Medan  

Ibu Ainun Sulap Sampah Plastik Jadi Barang Bernilai Ekonomis

Ibu Ainun Saniah warga Jalan Riau Timur Lk 2, Kecamatan Medan Belawan. (orbitdigitaldaily.com/Wawan)

MEDAN | Sampah menjadi masalah jika tidak dikelola dengan baik dan indonesia merupakan negara kedua penghasil sampah pelastik terbesar di dunia setelah negara China dari data program lingkungan Perserikatan Bangsa-Bangsa (UNEP).

Namun lain halnya dengan Ibu Ainun Saniah (66) warga Jalan Riau Timur Lk 2, Kecamatan Medan Belawan. Menjadi seorang aktivis lingkungan yang perduli terhadap sampah hingga membuat kreasi daur ulang. Senin (19/2/2024)

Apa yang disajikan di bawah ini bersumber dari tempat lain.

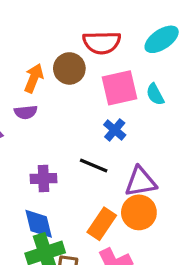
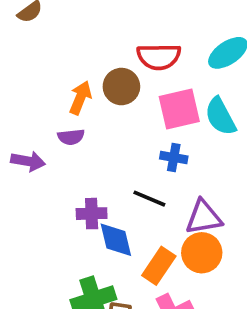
cyan semicircle: (155, 94) -> (220, 116), size x1.5
blue cross: (115, 130) -> (174, 157), turned -30
blue diamond: (39, 224) -> (116, 240), moved

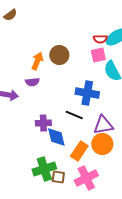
red semicircle: (159, 57) -> (100, 39), moved, size x0.6
pink square: (179, 109) -> (98, 55), moved, size x0.7
blue cross: (174, 157) -> (87, 93), size x1.6

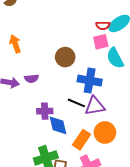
brown circle: (59, 55) -> (65, 57), moved
orange arrow: (37, 61) -> (15, 44), moved, turned -42
purple semicircle: (32, 82) -> (32, 78), moved
purple triangle: (103, 125) -> (95, 106), moved

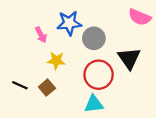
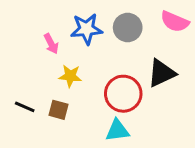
gray circle: (94, 38) -> (128, 27), moved
black triangle: (129, 58) -> (161, 73), turned 40
brown square: (47, 88) -> (59, 110), turned -35

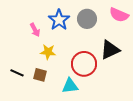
blue star: (86, 29) -> (59, 20), turned -30
cyan triangle: (117, 130) -> (70, 86), moved

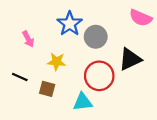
gray circle: (87, 19) -> (96, 37), moved
pink arrow: (35, 30) -> (28, 39), moved
black line: (17, 73) -> (20, 77), moved

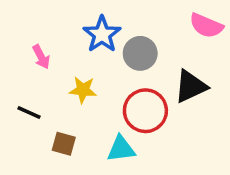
brown square: (47, 89) -> (64, 144), moved

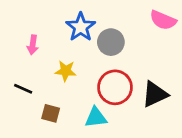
pink arrow: (41, 57) -> (33, 45), turned 36
black triangle: (191, 86) -> (155, 94), moved

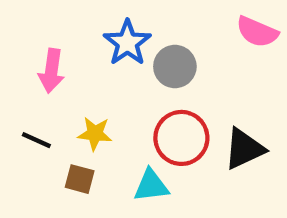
pink arrow: (33, 45) -> (51, 71), size x1.4
yellow star: (66, 71) -> (95, 134), moved

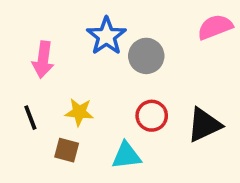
pink semicircle: (257, 32) -> (215, 27), turned 136
red circle: (181, 138) -> (152, 116), size x0.7
black line: (36, 140) -> (30, 118), turned 45

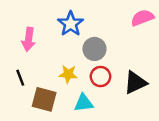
gray circle: (146, 56) -> (94, 49), moved
yellow star: (79, 112) -> (68, 74), moved
brown square: (67, 150) -> (44, 99), size x1.5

Mulanya seorang kader posyandu mempunyai hoby seni. Melihat sampah menggunung di TPA Medan. Ia mengumpulkan sampah plastik dan menyulapnya jadi tas hingga tikar.

“Berawal dari saya membuat kerajinan tangan seperti bunga dari kulit jagung di tahun 2007. Berkembang hingga membuat daur ulang sampah pelastik dengan nama Bengkel Kreasi Daur ulang kerajinan dari pelastik yang bekerjasama dengan Bank Sampah di tahun 2015. Bengkel kreasi daur ulang ini sudah sampai mancanegara seperti malaysa dan menjadi souvenir buat wisatawan asing yang berkunjung,” ujarnya.

Menurutnya untuk harga penjualan bervariasi dan beragam, mulai dari Harga Rp 5000 sampai Rp.350.000,- Dari sampah organik sampai non organik berupa pas bunga souvenir pernikahan, tas dompet, bunga, tikar, tote bag atau tas belanja.

“Buat pengerjaan saya dibantu ada 3 sampai 4 orang yang minat dan menjadi kader. Ya dari hasil ini Alhamdulillah saya bisa umroh,” jelasnya.

Sebagai masyarakat peduli lingkungan ibu Saniah sudah banyak mendapatkan penghargaan

“Untuk penghargaan sudah banyaklah ada belasan penghargaan yang saya dapat mulai dari Gubernur serta instansi pemerintahan seperti PTPN, KLHK, dan dari kampus kampus ternama di Kota Medan atas pelatihan dan menjadi nara sumber. Harapan kedepan semoga semakin banyak yg berbuat seperti saya, semakin berkurang nya sampah,” ujarnya.